=== DIRECTIONS ===
After locating the line that holds "The height and width of the screenshot is (2576, 1221).", output it and all following lines word for word, stopping only at the end of the data.

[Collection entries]
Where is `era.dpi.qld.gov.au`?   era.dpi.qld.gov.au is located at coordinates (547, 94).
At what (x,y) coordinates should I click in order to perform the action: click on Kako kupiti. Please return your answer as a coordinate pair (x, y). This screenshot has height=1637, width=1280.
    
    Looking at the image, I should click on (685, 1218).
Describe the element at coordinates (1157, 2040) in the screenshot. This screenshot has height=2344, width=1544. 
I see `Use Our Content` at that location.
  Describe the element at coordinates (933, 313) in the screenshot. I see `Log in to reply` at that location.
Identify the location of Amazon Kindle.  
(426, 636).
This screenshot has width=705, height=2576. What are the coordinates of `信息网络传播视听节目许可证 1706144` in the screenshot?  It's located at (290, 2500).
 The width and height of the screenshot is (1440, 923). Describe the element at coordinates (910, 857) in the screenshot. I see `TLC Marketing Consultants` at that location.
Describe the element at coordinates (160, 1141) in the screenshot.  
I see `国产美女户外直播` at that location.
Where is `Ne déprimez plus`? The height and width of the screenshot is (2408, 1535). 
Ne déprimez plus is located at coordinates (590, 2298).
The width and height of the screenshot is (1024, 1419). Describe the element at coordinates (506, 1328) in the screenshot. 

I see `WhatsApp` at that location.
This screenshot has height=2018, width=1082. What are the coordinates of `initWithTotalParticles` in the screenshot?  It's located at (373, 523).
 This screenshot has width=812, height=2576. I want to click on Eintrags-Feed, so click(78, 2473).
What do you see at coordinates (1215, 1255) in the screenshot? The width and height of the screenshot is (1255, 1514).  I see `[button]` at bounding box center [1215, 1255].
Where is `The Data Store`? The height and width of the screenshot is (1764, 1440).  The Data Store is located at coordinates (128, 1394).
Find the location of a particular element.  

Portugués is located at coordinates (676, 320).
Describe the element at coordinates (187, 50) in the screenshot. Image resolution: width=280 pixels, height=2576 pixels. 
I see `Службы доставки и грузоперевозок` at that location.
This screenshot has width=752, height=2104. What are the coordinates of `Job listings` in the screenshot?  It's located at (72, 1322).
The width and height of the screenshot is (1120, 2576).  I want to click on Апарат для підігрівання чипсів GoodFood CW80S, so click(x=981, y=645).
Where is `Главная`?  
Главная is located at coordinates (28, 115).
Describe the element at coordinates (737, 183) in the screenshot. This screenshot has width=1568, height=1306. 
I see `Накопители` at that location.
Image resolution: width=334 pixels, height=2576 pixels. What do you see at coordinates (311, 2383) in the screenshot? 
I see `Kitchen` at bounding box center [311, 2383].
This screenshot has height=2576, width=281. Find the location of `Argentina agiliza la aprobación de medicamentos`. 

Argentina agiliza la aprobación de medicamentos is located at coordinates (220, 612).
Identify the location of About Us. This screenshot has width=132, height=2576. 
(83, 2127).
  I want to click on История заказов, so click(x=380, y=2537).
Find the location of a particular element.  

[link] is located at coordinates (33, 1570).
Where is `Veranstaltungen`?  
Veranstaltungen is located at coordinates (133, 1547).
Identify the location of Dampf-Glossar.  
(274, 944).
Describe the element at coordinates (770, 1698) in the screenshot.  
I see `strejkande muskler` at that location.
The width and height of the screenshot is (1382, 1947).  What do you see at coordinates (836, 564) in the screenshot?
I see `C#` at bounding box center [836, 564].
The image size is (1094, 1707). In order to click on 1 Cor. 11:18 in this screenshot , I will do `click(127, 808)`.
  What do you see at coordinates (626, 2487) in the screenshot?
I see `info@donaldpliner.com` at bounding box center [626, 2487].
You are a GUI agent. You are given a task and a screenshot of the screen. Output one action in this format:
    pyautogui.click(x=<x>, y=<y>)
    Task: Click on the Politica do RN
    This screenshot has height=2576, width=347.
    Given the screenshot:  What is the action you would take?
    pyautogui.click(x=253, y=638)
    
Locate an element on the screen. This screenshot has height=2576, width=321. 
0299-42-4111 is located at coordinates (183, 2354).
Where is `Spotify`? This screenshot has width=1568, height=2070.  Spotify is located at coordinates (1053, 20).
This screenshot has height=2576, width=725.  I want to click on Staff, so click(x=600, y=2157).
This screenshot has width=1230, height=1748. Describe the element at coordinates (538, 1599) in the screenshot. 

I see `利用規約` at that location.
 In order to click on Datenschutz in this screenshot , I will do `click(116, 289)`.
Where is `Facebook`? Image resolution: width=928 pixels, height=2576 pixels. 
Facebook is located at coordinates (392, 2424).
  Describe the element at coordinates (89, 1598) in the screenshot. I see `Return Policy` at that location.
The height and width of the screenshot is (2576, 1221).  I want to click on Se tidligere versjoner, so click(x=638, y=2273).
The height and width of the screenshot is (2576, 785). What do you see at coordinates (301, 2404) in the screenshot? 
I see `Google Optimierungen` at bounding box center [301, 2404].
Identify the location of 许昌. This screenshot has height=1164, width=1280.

=== WRITTEN SOLUTION ===
The height and width of the screenshot is (2576, 1221).  I want to click on Se tidligere versjoner, so click(x=638, y=2273).
The height and width of the screenshot is (2576, 785). What do you see at coordinates (301, 2404) in the screenshot? 
I see `Google Optimierungen` at bounding box center [301, 2404].
Identify the location of 许昌. This screenshot has height=1164, width=1280.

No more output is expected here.